• Action item: Restate all of the following data exactly, keeping any images out of the copy.
Start of Records shown
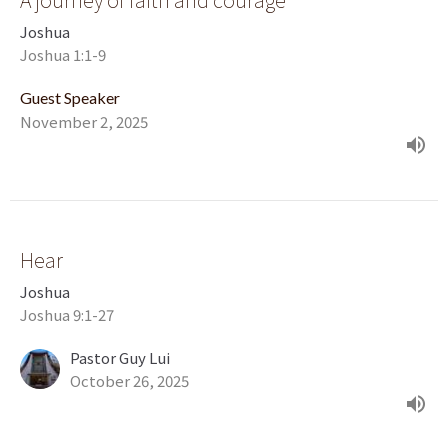
Joshua
Joshua 1:1-9
Guest Speaker
November 2, 2025
Hear
Joshua
Joshua 9:1-27
Pastor Guy Lui
October 26, 2025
End of Records shown
• Written solution:
Joshua
Joshua 1:1-9
Guest Speaker
November 2, 2025
Hear
Joshua
Joshua 9:1-27
Pastor Guy Lui
October 26, 2025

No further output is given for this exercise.